Not one of the child-haters ever addresses the fact that they themselves were kids not so long ago. But then we long ago lost a sense of a self stretched across time, with a feeling for ancestors and a duty to future generations. It could be this is the logical endpoint of individualism: no past, no childhood, just me, right now.
Each video has to go a little further than the last, to be edgier, crueller. But though everyone everywhere online is trying to maximise engagement, this isn’t just an influencer phenomenon. When you look for it, there’s child-hatred seeping out of all sorts of crevices on the internet. The San Francisco Chronicle ran an article recently complaining about dogs in restaurants. Here are some of the online comments: ‘I’d rather eat with a dog at the next table than a screaming child’; ‘Better than kids yelling and running around’; ‘I want a vaccine registry for children the way we have for dogs. Children carry myriad more communicable diseases than do humans and in this city, are worse behaved across the board’; ‘I’d rather have a well-behaved dog sitting next to me than a baby crying.’

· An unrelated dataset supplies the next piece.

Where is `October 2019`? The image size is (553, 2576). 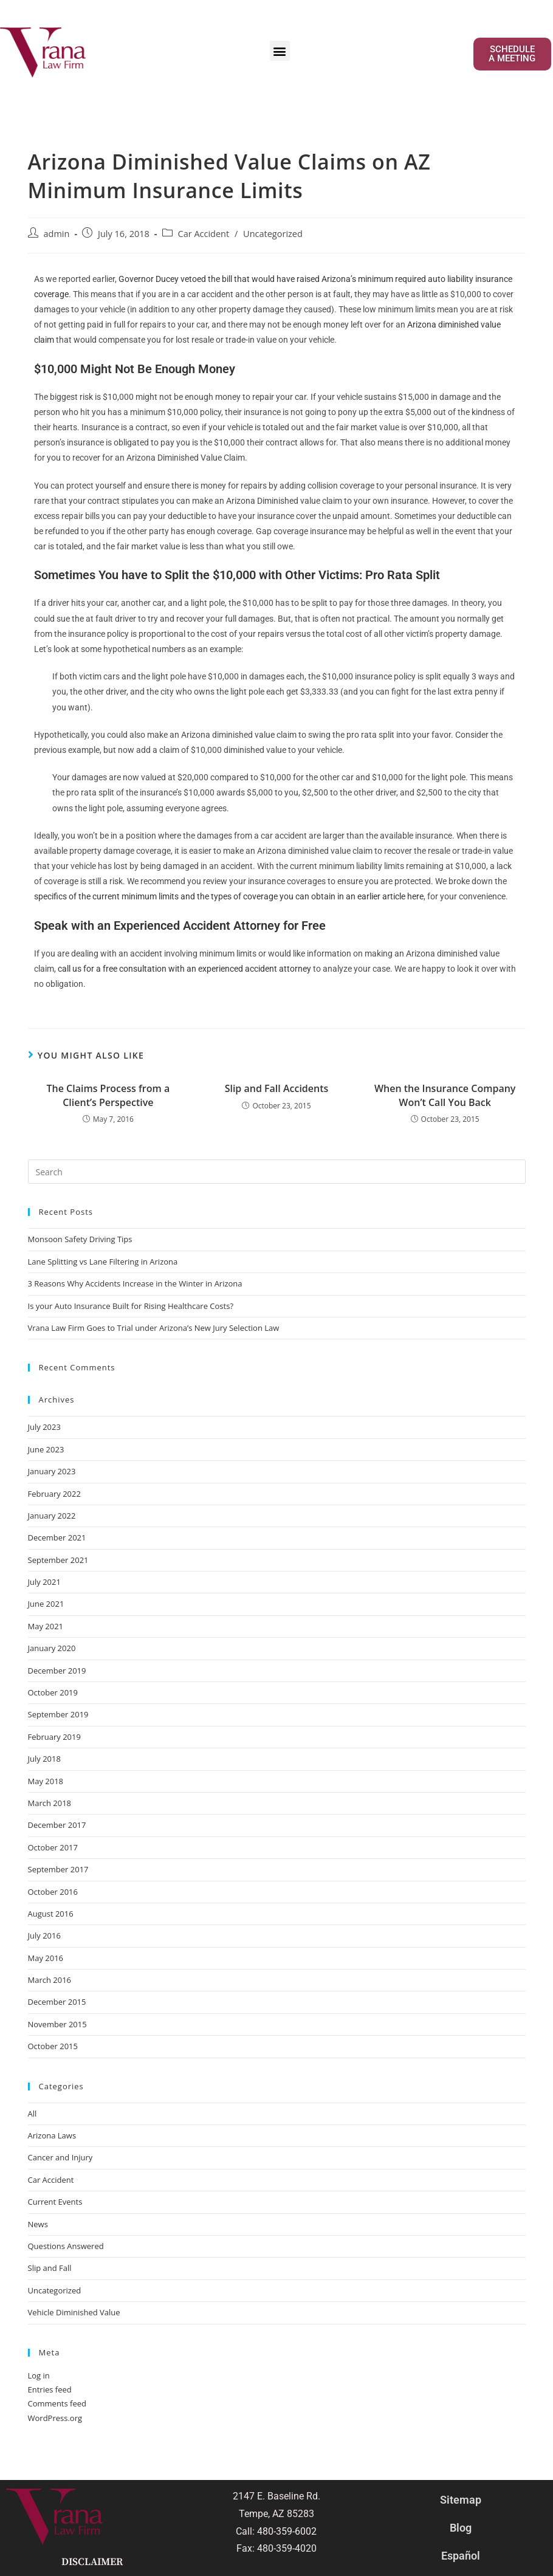 October 2019 is located at coordinates (53, 1692).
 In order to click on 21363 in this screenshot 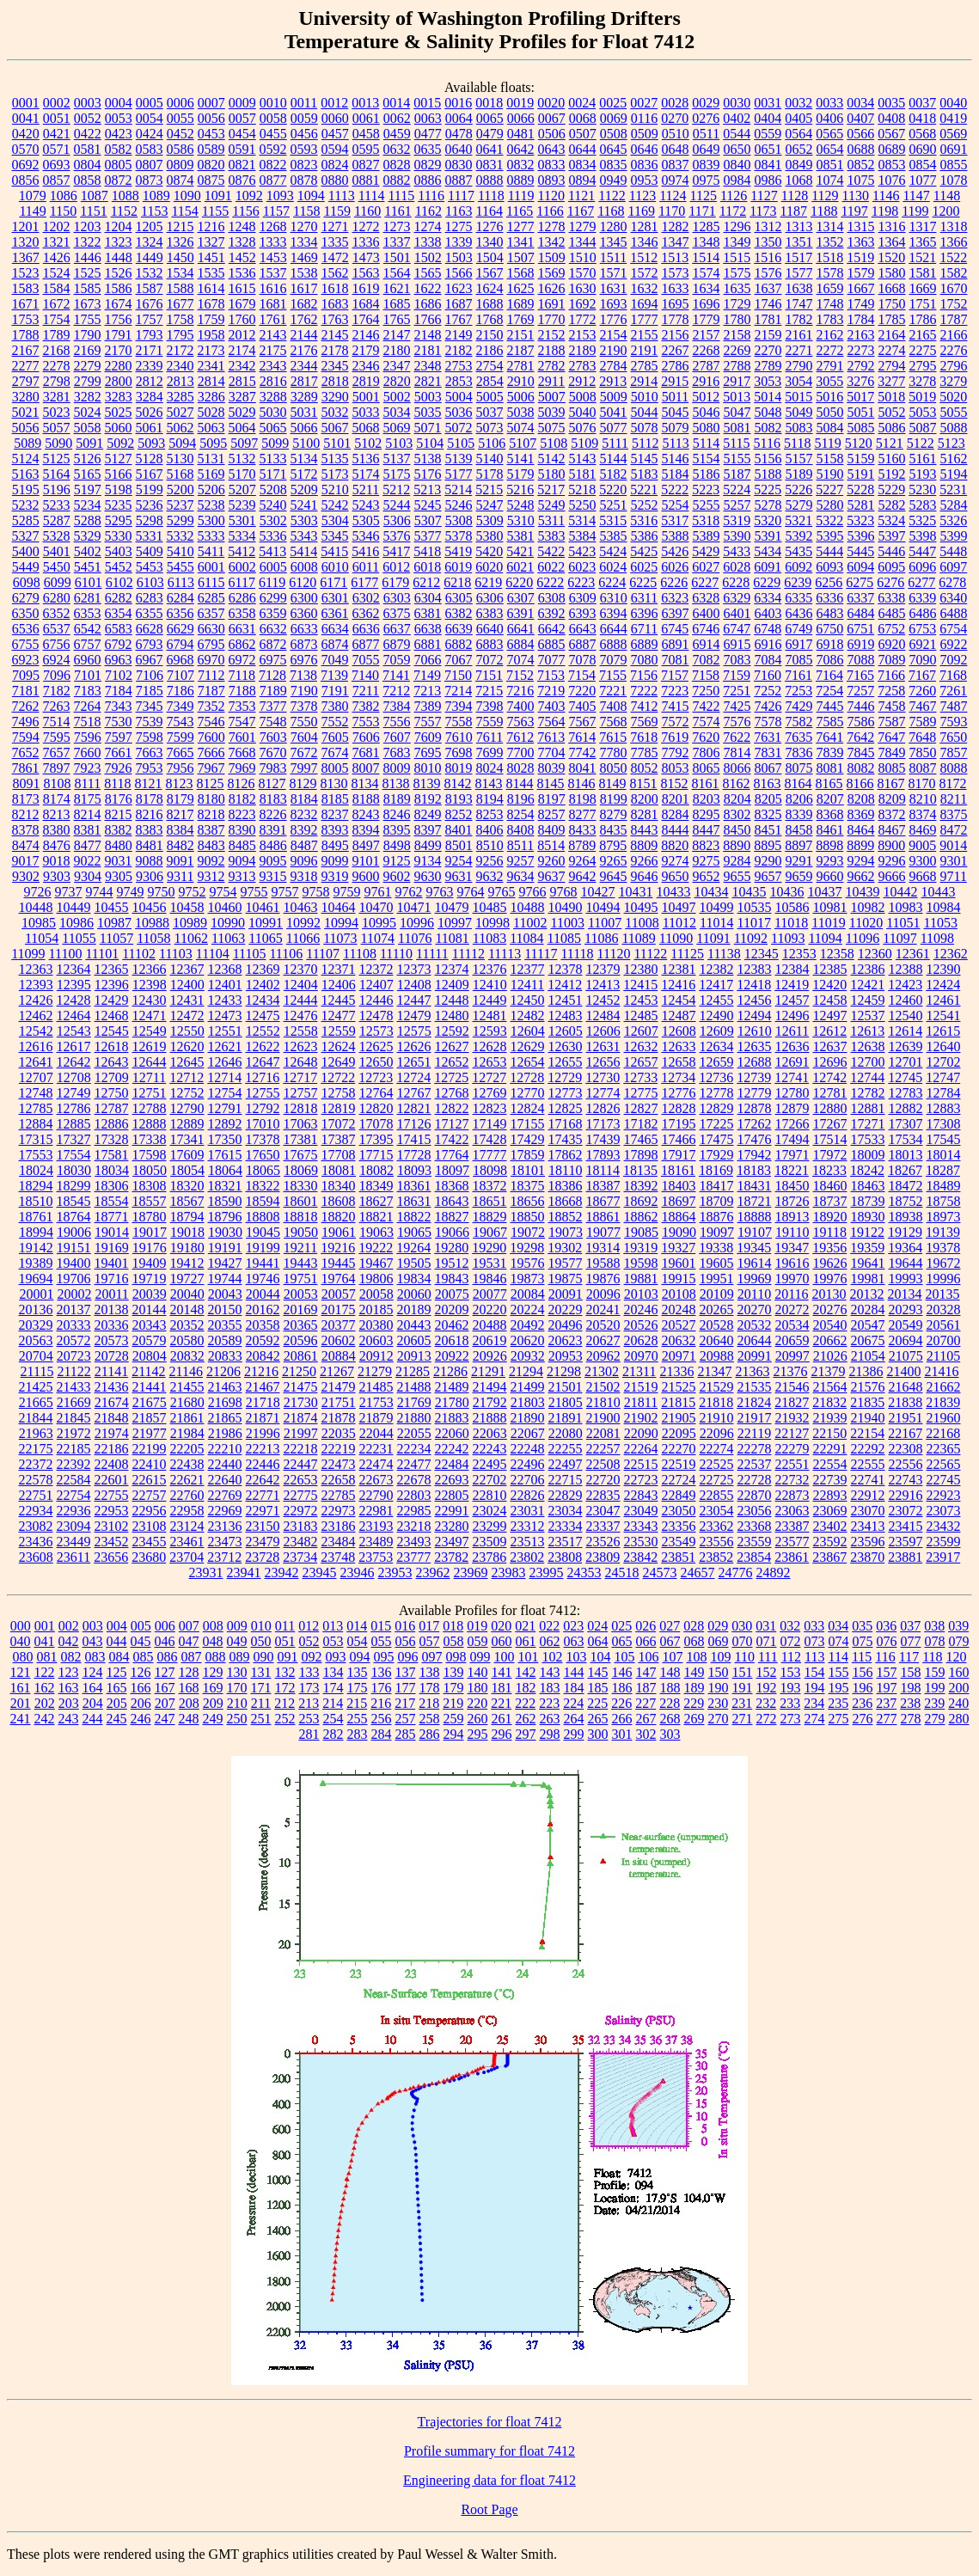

We’re well into the era of dogs as substitute kids. In my north London neighbourhood it’s quite normal to see a young couple out for a stroll with a French bulldog or a cockapoo in what looks like a baby sling. The shops and cafés offer ‘puppuccinos’ and dog ice-cream more prominently than they do treats for kids. There are water bowls outside the cafés but no highchairs. Nothing like the sight of a baby to put the regulars off their shakshuka.
But the dogs could point to some sort of explanation. Urban pets these days are low-maintenance, mostly non-shedding; you can farm them off to a dog-walker with no fear of social services coming knocking. Maybe the root cause of paedophobia is a simple horror of the sheer effort that having and raising an actual child involves and the total disruption to a carefully balanced and curated life.